**THE PROBLEM**
Beneath this line sits some data. Return only its lines from the one holding "aus acht Runden bestehen: 20 Sekunden" through the one holding "Clairaudience", inclusive, exactly, with the images removed.
== DATA PROVIDED
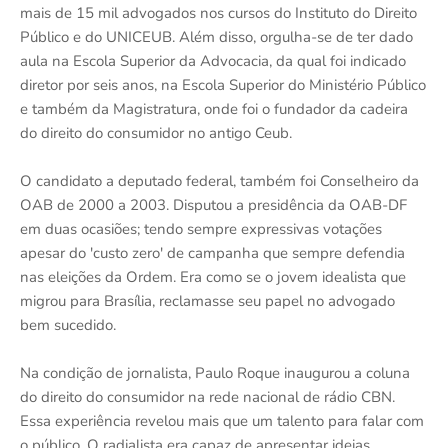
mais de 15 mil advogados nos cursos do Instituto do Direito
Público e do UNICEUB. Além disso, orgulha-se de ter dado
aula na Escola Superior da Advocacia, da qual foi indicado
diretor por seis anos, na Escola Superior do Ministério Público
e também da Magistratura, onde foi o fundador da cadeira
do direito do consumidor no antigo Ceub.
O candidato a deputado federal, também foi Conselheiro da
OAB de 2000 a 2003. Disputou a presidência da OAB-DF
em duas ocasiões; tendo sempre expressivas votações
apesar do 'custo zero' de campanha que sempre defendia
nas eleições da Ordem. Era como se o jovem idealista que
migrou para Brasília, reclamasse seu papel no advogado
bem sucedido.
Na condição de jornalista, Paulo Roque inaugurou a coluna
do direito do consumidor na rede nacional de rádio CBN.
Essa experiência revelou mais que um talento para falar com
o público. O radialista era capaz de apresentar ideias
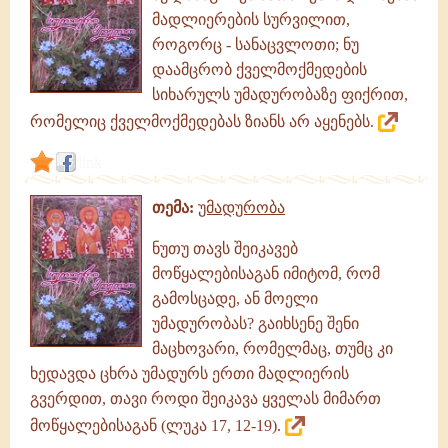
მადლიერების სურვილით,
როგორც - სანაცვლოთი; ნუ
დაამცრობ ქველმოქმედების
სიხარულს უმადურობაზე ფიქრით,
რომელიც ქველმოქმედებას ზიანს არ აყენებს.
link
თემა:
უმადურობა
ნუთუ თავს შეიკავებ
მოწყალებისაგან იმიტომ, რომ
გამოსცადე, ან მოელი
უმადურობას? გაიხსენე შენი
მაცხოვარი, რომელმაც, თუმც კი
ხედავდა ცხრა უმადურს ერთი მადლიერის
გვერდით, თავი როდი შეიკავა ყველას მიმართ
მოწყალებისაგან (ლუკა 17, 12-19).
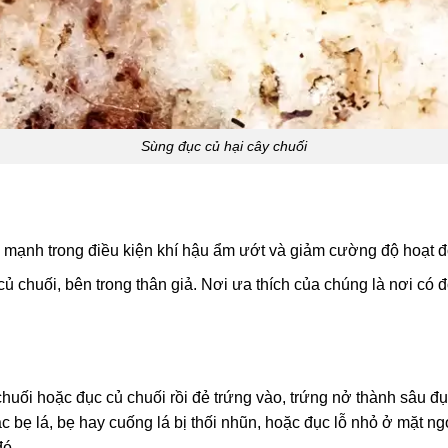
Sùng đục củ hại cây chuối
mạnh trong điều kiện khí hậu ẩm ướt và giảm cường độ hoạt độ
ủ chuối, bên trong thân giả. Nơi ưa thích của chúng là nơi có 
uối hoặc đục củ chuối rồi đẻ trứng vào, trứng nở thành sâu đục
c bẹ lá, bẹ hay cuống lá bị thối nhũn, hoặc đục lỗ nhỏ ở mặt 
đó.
====
== DATA PROVIDED
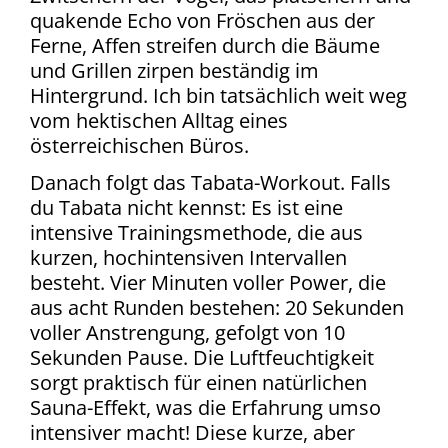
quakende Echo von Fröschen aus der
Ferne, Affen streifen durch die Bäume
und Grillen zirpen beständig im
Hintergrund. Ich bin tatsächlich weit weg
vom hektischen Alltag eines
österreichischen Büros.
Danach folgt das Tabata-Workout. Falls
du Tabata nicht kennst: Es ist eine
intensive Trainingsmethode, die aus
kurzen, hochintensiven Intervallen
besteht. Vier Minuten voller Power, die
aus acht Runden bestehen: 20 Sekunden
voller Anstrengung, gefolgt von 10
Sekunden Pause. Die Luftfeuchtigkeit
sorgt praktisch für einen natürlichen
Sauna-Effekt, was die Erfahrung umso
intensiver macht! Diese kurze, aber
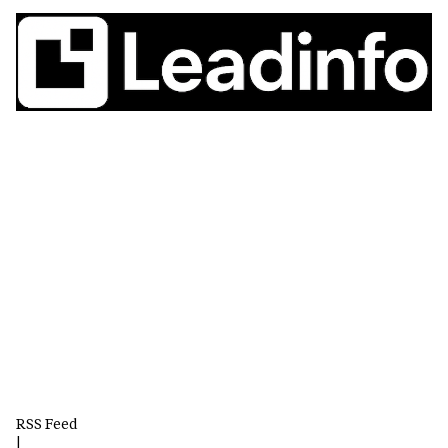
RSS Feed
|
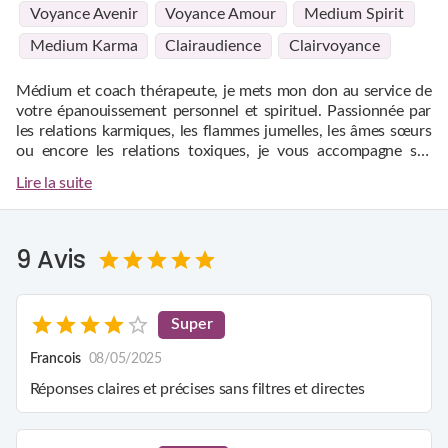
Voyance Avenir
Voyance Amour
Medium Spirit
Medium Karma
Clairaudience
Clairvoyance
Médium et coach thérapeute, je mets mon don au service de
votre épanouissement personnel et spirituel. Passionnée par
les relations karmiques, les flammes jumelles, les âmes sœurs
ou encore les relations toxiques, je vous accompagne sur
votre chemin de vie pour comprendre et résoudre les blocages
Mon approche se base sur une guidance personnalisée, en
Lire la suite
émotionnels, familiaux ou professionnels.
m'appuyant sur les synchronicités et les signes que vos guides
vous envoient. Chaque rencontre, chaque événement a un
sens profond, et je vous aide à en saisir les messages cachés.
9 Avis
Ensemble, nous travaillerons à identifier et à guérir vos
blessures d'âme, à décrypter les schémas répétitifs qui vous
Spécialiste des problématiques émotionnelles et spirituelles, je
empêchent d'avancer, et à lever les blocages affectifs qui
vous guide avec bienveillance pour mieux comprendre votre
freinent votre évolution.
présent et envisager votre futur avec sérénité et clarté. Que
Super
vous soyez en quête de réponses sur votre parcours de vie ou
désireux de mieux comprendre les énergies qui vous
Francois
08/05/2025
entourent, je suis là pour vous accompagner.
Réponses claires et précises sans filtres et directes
====
== DATA PROVIDED
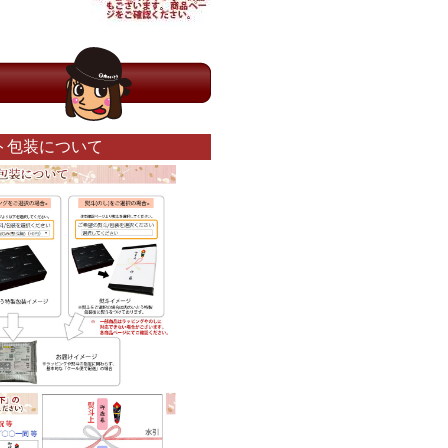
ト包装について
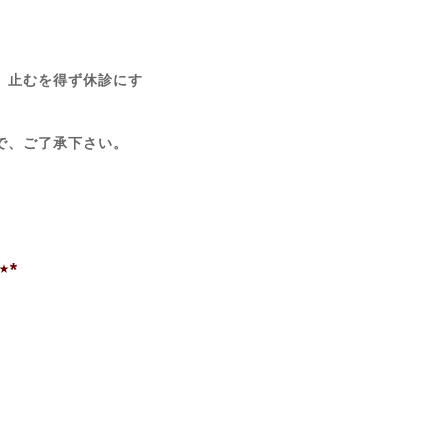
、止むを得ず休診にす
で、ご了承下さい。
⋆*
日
====
**OUTPUT OF THE EXERCISE**
aus acht Runden bestehen: 20 Sekunden
voller Anstrengung, gefolgt von 10
Sekunden Pause. Die Luftfeuchtigkeit
sorgt praktisch für einen natürlichen
Sauna-Effekt, was die Erfahrung umso
intensiver macht! Diese kurze, aber
RSS Feed
|
Voyance Avenir
Voyance Amour
Medium Spirit
Medium Karma
Clairaudience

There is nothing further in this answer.